COMES THE TENNIS REVOLUTION
Like U.S. Politics, the national game of lawn tennis was once the exclusive property of the East Coast. Even 30 years ago, just before the arrival of the great Californians—Vines, Budge, Kramer—tennis, clubs east of the Alleghenies outnumbered those from all the rest of the country put together. But tennis, like politics, was too vital and virile a game to remain the property of the exclusive few. The South and West grew in tennis magnitude, until by last year California alone boasted almost as many member clubs (193) as the eastern division (213). Nevertheless, until this year control has remained firmly in eastern hands.

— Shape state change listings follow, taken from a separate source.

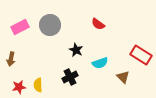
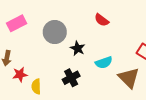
gray circle: (50, 25) -> (55, 32), moved
brown triangle: (123, 77) -> (129, 78), size x1.5
red star: (19, 87) -> (20, 75), moved

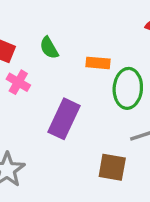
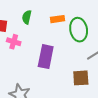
green semicircle: (49, 48) -> (27, 17), turned 56

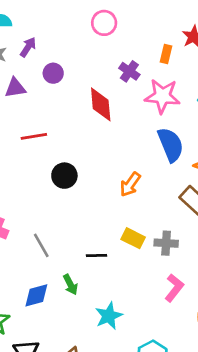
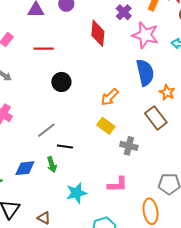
yellow rectangle: (133, 238) -> (106, 126), moved
gray line: (41, 245) -> (46, 130), moved, turned 72
black line: (96, 255) -> (65, 146), moved
pink L-shape: (174, 288) -> (117, 185), moved, turned 40

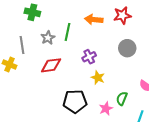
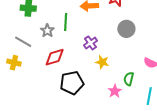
gray line: (22, 45) -> (23, 42), turned -42
black pentagon: (75, 101) -> (72, 83), moved

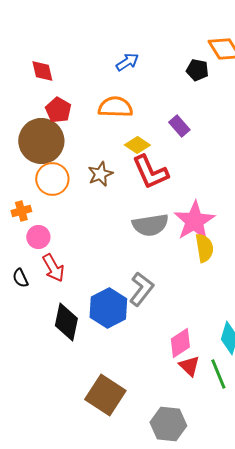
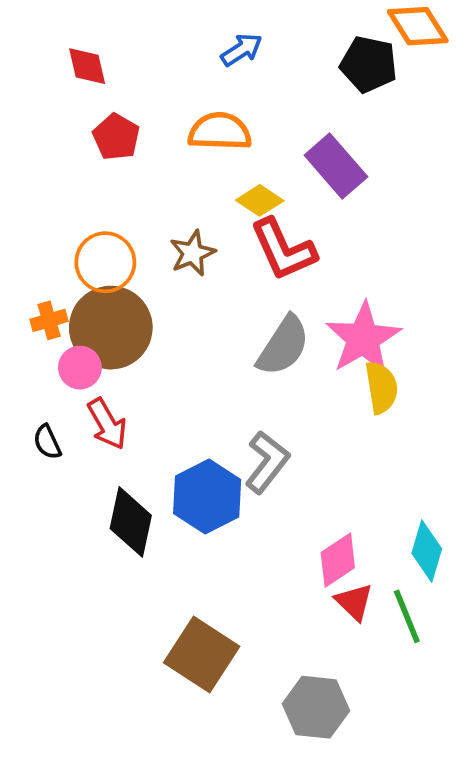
black pentagon: (197, 70) -> (369, 64), size x1.4
purple rectangle: (179, 126) -> (336, 166), size x1.6
brown circle: (41, 141) -> (111, 328), moved
gray semicircle: (150, 225) -> (283, 346), turned -48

Last week, with the appointment of California's Perry T. Jones as captain of the U.S. Davis Cup team, it suddenly began to seem as if something rather like a Jacksonian revolution had taken place in the ranks of American tennis. It was a revolution achieved without bloodshed or fanfare last month at St. Petersburg, Fla. when the nominating committee of the U.S. Lawn Tennis Association, after months of quiet backstage politicking, put up a new slate of officers headed by Seattle Banker Victor Denny to succeed New Yorker Renville McMann, whose administration, like those of all before him, had been predominantly eastern. With a Chicagoan and a Floridian as his chief lieutenants, mild-mannered, hard-working President Denny went on to apply the Jacksonian spoils system to tennis by appointing two more West Coasters to key jobs: the chairmanship of the powerful selection committee and the captaincy of the cup team. He even hired a new auditor and a new official printer.

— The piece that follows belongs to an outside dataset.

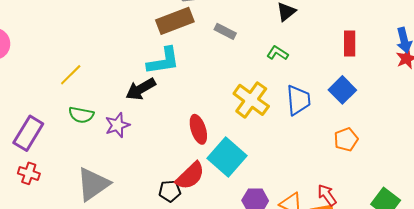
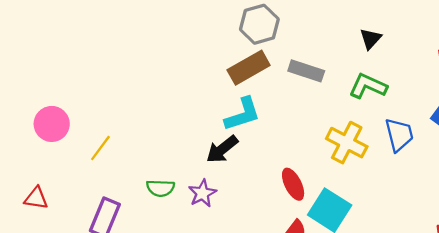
gray rectangle: (225, 31) -> (306, 71), size x1.4
green L-shape: (277, 53) -> (368, 86), size x1.6
yellow line: (71, 75) -> (100, 148), moved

All this may well prove as beneficial to national tennis as Andy Jackson's healthy infusion of new blood proved to be for the republic. No man has done more to encourage tennis or to breed champions in his own bailiwick than 68-year-old Cup Captain Jones. But it cannot be overlooked that Jones's appointment was marred by a foot fault as crude as those of the Jacksonians who stood on the White House upholstery in muddy boots.

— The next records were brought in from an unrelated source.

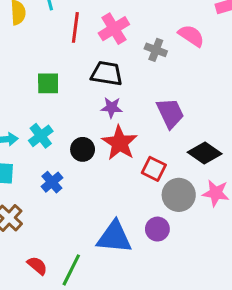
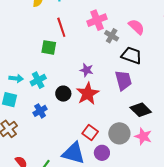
red line: (75, 27) -> (61, 27), moved, turned -36
pink semicircle: (191, 36) -> (136, 27), moved
gray cross: (156, 50) -> (112, 36), moved
black trapezoid: (107, 73) -> (132, 55), moved
red square: (154, 169) -> (90, 133), moved

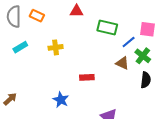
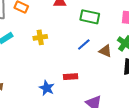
blue line: (129, 42) -> (84, 44), moved
red rectangle: (87, 77) -> (71, 77), moved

Just before appointing Jones, impatient Vic Denny picked up the telephone and summarily dismissed from the cup captaincy—conceivably from tennis itself—tireless, enthusiastic Bill Talbert, a staunch, competitive field leader who is going to be missed and a man, moreover, who shares all the progressive ideas of the Westerners themselves.
If Perry Jones can do for national tennis what he has done for the West, if he brings back the Davis Cup, if Vic Denny fulfills his promise to do something positive about an open tournament, all may yet be forgiven. But national tennis needs men like Bill Talbert too much to see them brushed aside without recognition or even so much as a thank-you.
PHOTO
WEST COAST JUNTA, leaders in long campaign to win due position for the West in USLTA, beams confidently. In center is Victor Denny of Seattle, new USLTA president, surrounded by Californians all: Gerald Misner, Selection Committee Chairman James Moffet, International Play Committee Chairman William Kellogg and new Davis Cup Captain Perry T. Jones.